Leveraging Semantic Relationships to Prioritise Indicators of Compromise in Additive Manufacturing Systems

Abstract

Additive manufacturing (AM) offers numerous benefits, such as manufacturing complex and customised designs quickly and cost-effectively, reducing material waste, and enabling on-demand production. However, several security challenges are associated with AM, making it increasingly attractive to attackers ranging from individual hackers to organised criminal gangs and nation-state actors. This paper addresses the cyber risk in AM to attackers by proposing a novel semantic-based threat prioritisation system for identifying, extracting and ranking indicators of compromise (IOC). The system leverages the heterogeneous information networks (HINs) that automatically extract high-level IOCs from multi-source threat text and identifies semantic relations among the IOCs.

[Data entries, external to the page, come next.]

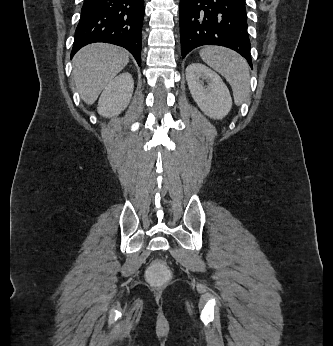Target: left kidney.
I'll return each instance as SVG.
<instances>
[{
    "mask_svg": "<svg viewBox=\"0 0 333 346\" xmlns=\"http://www.w3.org/2000/svg\"><path fill=\"white\" fill-rule=\"evenodd\" d=\"M186 79L193 99L205 115L223 119L229 113L232 99L217 73L201 63H192L186 68Z\"/></svg>",
    "mask_w": 333,
    "mask_h": 346,
    "instance_id": "left-kidney-1",
    "label": "left kidney"
}]
</instances>
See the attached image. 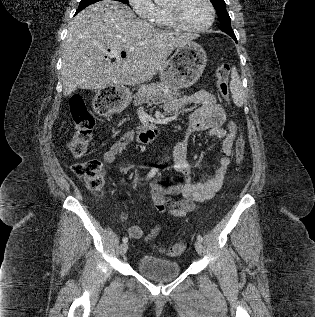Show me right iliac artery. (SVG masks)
Segmentation results:
<instances>
[{
	"label": "right iliac artery",
	"instance_id": "obj_1",
	"mask_svg": "<svg viewBox=\"0 0 315 317\" xmlns=\"http://www.w3.org/2000/svg\"><path fill=\"white\" fill-rule=\"evenodd\" d=\"M157 171H158L157 168H152L151 171L148 173L146 180H149L152 177H154V175L156 174ZM122 241L124 243H126L128 241V238L127 237H123Z\"/></svg>",
	"mask_w": 315,
	"mask_h": 317
}]
</instances>
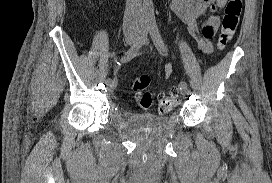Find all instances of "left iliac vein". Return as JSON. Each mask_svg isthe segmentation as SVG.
I'll return each mask as SVG.
<instances>
[{
    "label": "left iliac vein",
    "mask_w": 272,
    "mask_h": 183,
    "mask_svg": "<svg viewBox=\"0 0 272 183\" xmlns=\"http://www.w3.org/2000/svg\"><path fill=\"white\" fill-rule=\"evenodd\" d=\"M142 44H148V41L144 40ZM181 94L184 95V96H187V95L190 94V90L188 88L182 89Z\"/></svg>",
    "instance_id": "1"
}]
</instances>
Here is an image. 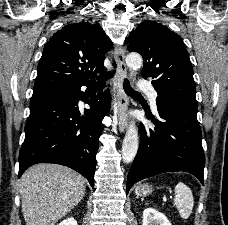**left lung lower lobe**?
Returning <instances> with one entry per match:
<instances>
[{
    "mask_svg": "<svg viewBox=\"0 0 228 225\" xmlns=\"http://www.w3.org/2000/svg\"><path fill=\"white\" fill-rule=\"evenodd\" d=\"M156 104L163 121H153L152 129L140 124V146L128 174L127 193L136 182L164 172H189L203 184L205 156L197 107L158 99Z\"/></svg>",
    "mask_w": 228,
    "mask_h": 225,
    "instance_id": "obj_1",
    "label": "left lung lower lobe"
}]
</instances>
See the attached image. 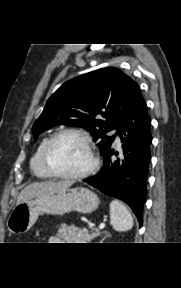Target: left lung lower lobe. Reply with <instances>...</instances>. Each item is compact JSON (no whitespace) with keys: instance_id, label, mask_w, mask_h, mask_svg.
<instances>
[{"instance_id":"left-lung-lower-lobe-1","label":"left lung lower lobe","mask_w":181,"mask_h":288,"mask_svg":"<svg viewBox=\"0 0 181 288\" xmlns=\"http://www.w3.org/2000/svg\"><path fill=\"white\" fill-rule=\"evenodd\" d=\"M150 125L147 105L139 89L118 129L123 143L124 160L121 163L119 160L113 162L111 155L118 153L110 148L103 155L104 166L100 172L83 180L106 195L127 203L135 213L140 227L143 223V205L147 195L146 179L151 159Z\"/></svg>"}]
</instances>
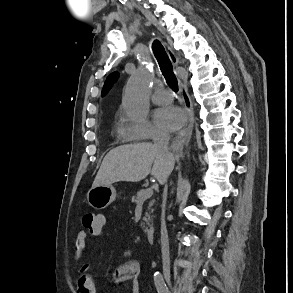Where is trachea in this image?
<instances>
[{"mask_svg": "<svg viewBox=\"0 0 293 293\" xmlns=\"http://www.w3.org/2000/svg\"><path fill=\"white\" fill-rule=\"evenodd\" d=\"M152 49L158 61V64L160 66L161 72L163 76L165 77L166 83L173 91H177L178 90L177 78L173 72L172 63L163 45L158 40H155L153 42Z\"/></svg>", "mask_w": 293, "mask_h": 293, "instance_id": "obj_1", "label": "trachea"}]
</instances>
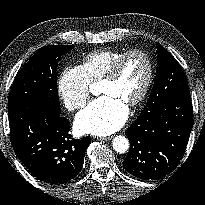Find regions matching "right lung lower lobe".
I'll return each mask as SVG.
<instances>
[{"label": "right lung lower lobe", "mask_w": 205, "mask_h": 205, "mask_svg": "<svg viewBox=\"0 0 205 205\" xmlns=\"http://www.w3.org/2000/svg\"><path fill=\"white\" fill-rule=\"evenodd\" d=\"M11 143L18 158L38 180L60 185L82 170L89 136L72 140L61 113L29 101L8 104Z\"/></svg>", "instance_id": "98d812e1"}]
</instances>
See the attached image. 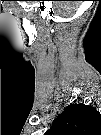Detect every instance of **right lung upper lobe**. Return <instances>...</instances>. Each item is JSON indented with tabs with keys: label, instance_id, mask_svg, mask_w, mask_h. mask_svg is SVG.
I'll list each match as a JSON object with an SVG mask.
<instances>
[{
	"label": "right lung upper lobe",
	"instance_id": "right-lung-upper-lobe-1",
	"mask_svg": "<svg viewBox=\"0 0 101 135\" xmlns=\"http://www.w3.org/2000/svg\"><path fill=\"white\" fill-rule=\"evenodd\" d=\"M98 112L89 105L72 104L54 121L51 129H65L68 135H96L94 118Z\"/></svg>",
	"mask_w": 101,
	"mask_h": 135
}]
</instances>
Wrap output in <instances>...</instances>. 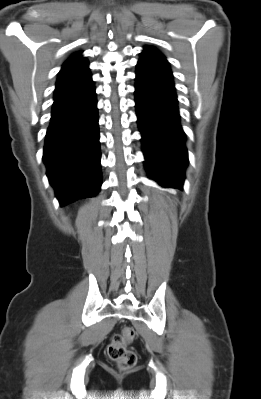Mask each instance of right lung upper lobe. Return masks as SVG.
<instances>
[{
	"mask_svg": "<svg viewBox=\"0 0 261 399\" xmlns=\"http://www.w3.org/2000/svg\"><path fill=\"white\" fill-rule=\"evenodd\" d=\"M82 52L73 54L62 66L58 74L56 86H63L65 84L81 79L90 73L88 68V61L81 56Z\"/></svg>",
	"mask_w": 261,
	"mask_h": 399,
	"instance_id": "cb5924a9",
	"label": "right lung upper lobe"
}]
</instances>
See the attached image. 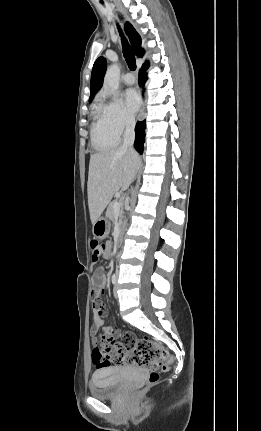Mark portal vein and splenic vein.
<instances>
[{
  "mask_svg": "<svg viewBox=\"0 0 261 431\" xmlns=\"http://www.w3.org/2000/svg\"><path fill=\"white\" fill-rule=\"evenodd\" d=\"M113 207H114V210H115V211H119V210H120V207H121L120 202H115Z\"/></svg>",
  "mask_w": 261,
  "mask_h": 431,
  "instance_id": "18ae733b",
  "label": "portal vein and splenic vein"
}]
</instances>
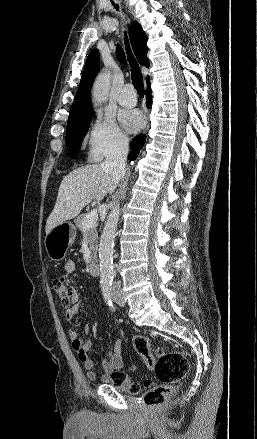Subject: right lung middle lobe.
<instances>
[{
    "label": "right lung middle lobe",
    "instance_id": "obj_1",
    "mask_svg": "<svg viewBox=\"0 0 257 439\" xmlns=\"http://www.w3.org/2000/svg\"><path fill=\"white\" fill-rule=\"evenodd\" d=\"M92 114L68 119L66 128V143L71 155L75 156V151L79 149L83 138L87 134L90 126Z\"/></svg>",
    "mask_w": 257,
    "mask_h": 439
}]
</instances>
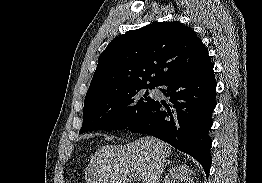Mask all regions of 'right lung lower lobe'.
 I'll return each mask as SVG.
<instances>
[{
    "label": "right lung lower lobe",
    "instance_id": "1",
    "mask_svg": "<svg viewBox=\"0 0 262 183\" xmlns=\"http://www.w3.org/2000/svg\"><path fill=\"white\" fill-rule=\"evenodd\" d=\"M213 63L176 74L158 86L168 101L153 100L127 127L152 135L195 158L208 176L212 144L208 131L211 113L216 106V81Z\"/></svg>",
    "mask_w": 262,
    "mask_h": 183
}]
</instances>
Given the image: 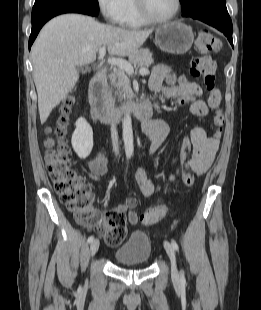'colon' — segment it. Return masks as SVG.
<instances>
[{
	"mask_svg": "<svg viewBox=\"0 0 261 310\" xmlns=\"http://www.w3.org/2000/svg\"><path fill=\"white\" fill-rule=\"evenodd\" d=\"M195 46L200 55L191 59L190 72L195 77H203L204 85L209 91L207 103L214 110L213 122L216 126L214 137L220 138L224 124V115L219 109L222 97L220 90L215 85L216 62L210 53L218 52L221 42L208 29H200ZM73 102L72 97H67L59 110V116L55 123L47 128L48 138L45 142L47 169L62 204L74 214L80 224L91 228L97 227L106 244L115 247L120 245L127 235V218L124 213L110 211L99 222L91 209L90 188L72 166L71 151L65 140L68 114ZM191 152V144L185 140L181 146L183 165L189 160ZM183 180L186 186H191L194 182L192 173L185 170ZM167 211L166 205H158L144 212L140 219L144 224L150 225L163 218Z\"/></svg>",
	"mask_w": 261,
	"mask_h": 310,
	"instance_id": "5ec220e1",
	"label": "colon"
}]
</instances>
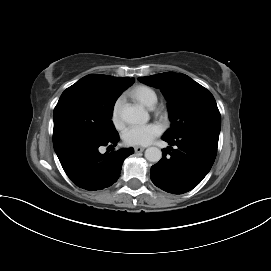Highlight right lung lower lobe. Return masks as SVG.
Instances as JSON below:
<instances>
[{"label": "right lung lower lobe", "mask_w": 271, "mask_h": 271, "mask_svg": "<svg viewBox=\"0 0 271 271\" xmlns=\"http://www.w3.org/2000/svg\"><path fill=\"white\" fill-rule=\"evenodd\" d=\"M118 141V134L85 139L69 143L55 152L73 183L82 189L96 191L114 184L120 176L123 161L134 153L133 148L110 154L99 152L100 146H116Z\"/></svg>", "instance_id": "right-lung-lower-lobe-1"}]
</instances>
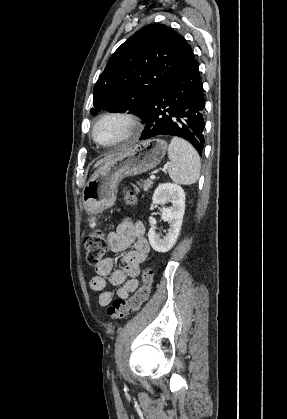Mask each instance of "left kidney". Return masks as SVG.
I'll list each match as a JSON object with an SVG mask.
<instances>
[{"mask_svg": "<svg viewBox=\"0 0 287 419\" xmlns=\"http://www.w3.org/2000/svg\"><path fill=\"white\" fill-rule=\"evenodd\" d=\"M168 202H171L172 206L164 207L161 215L162 220L169 223L166 236L160 238L154 227L148 232L150 245L156 252L169 251L179 236L185 211V192L181 186L172 183L160 184L154 191L150 209L153 210L155 204L164 205Z\"/></svg>", "mask_w": 287, "mask_h": 419, "instance_id": "1", "label": "left kidney"}]
</instances>
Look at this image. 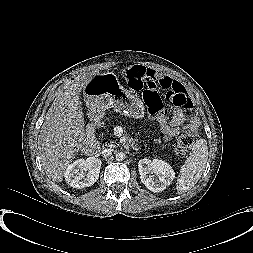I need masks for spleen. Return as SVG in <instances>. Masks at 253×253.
Instances as JSON below:
<instances>
[{"label": "spleen", "instance_id": "spleen-1", "mask_svg": "<svg viewBox=\"0 0 253 253\" xmlns=\"http://www.w3.org/2000/svg\"><path fill=\"white\" fill-rule=\"evenodd\" d=\"M207 159V141L201 139L193 145L190 156L180 169L177 180L178 194H183L197 183L206 167Z\"/></svg>", "mask_w": 253, "mask_h": 253}]
</instances>
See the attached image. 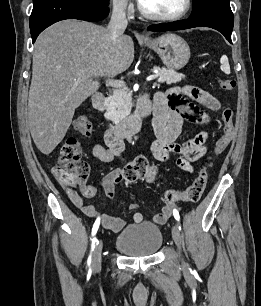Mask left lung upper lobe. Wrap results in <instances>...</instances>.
Masks as SVG:
<instances>
[{
    "label": "left lung upper lobe",
    "instance_id": "1",
    "mask_svg": "<svg viewBox=\"0 0 261 306\" xmlns=\"http://www.w3.org/2000/svg\"><path fill=\"white\" fill-rule=\"evenodd\" d=\"M191 17H214L232 14L230 0H192Z\"/></svg>",
    "mask_w": 261,
    "mask_h": 306
}]
</instances>
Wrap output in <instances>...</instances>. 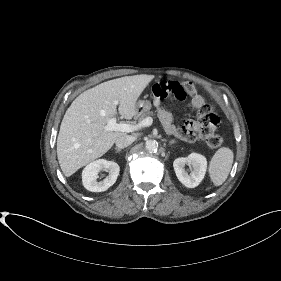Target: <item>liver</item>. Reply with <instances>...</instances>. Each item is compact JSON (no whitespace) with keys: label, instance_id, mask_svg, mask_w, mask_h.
I'll return each mask as SVG.
<instances>
[{"label":"liver","instance_id":"obj_1","mask_svg":"<svg viewBox=\"0 0 281 281\" xmlns=\"http://www.w3.org/2000/svg\"><path fill=\"white\" fill-rule=\"evenodd\" d=\"M152 75L125 76L103 82L81 93L67 109L57 137V157L63 174L78 169L104 155L116 139L126 133L105 131L109 119L119 114L125 119L137 115L136 101Z\"/></svg>","mask_w":281,"mask_h":281}]
</instances>
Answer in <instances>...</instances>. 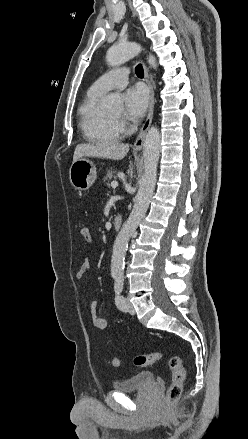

It models IOCs with a HIN comprising different meta-paths and meta-graphs to depict semantic relations among diverse IOCs. We introduce a domain-specific recogniser that identifies IOCs in three domains: organisation-specific, regional source-specific, and regional target-specific. A threat assessment uses similarity measures based on meta-paths and meta-graphs to assess semantic relations among IOCs. It prioritises IOCs by measuring their severity based on the frequency of attacks, IOC lifetime, and exploited vulnerabilities in each domain.